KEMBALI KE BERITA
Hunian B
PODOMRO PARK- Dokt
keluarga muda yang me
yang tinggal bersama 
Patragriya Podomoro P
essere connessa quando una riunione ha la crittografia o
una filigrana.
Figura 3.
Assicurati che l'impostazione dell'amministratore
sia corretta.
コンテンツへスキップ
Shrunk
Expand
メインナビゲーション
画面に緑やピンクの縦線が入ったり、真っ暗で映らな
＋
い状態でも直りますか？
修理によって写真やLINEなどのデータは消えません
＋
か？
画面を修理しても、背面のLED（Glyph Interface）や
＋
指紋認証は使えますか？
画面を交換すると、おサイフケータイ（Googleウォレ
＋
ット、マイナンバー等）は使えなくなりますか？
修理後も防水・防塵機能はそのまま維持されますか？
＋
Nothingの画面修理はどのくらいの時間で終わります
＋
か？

+--

• [The problem]
The data should be transcribed exactly, line for line.

• [Written solution]
KEMBALI KE BERITA
Hunian B
PODOMRO PARK- Dokt
keluarga muda yang me
yang tinggal bersama 
Patragriya Podomoro P
essere connessa quando una riunione ha la crittografia o
una filigrana.
Figura 3.
Assicurati che l'impostazione dell'amministratore
sia corretta.
コンテンツへスキップ
Shrunk
Expand
メインナビゲーション
画面に緑やピンクの縦線が入ったり、真っ暗で映らな
＋
い状態でも直りますか？
修理によって写真やLINEなどのデータは消えません
＋
か？
画面を修理しても、背面のLED（Glyph Interface）や
＋
指紋認証は使えますか？
画面を交換すると、おサイフケータイ（Googleウォレ
＋
ット、マイナンバー等）は使えなくなりますか？
修理後も防水・防塵機能はそのまま維持されますか？
＋
Nothingの画面修理はどのくらいの時間で終わります
＋
か？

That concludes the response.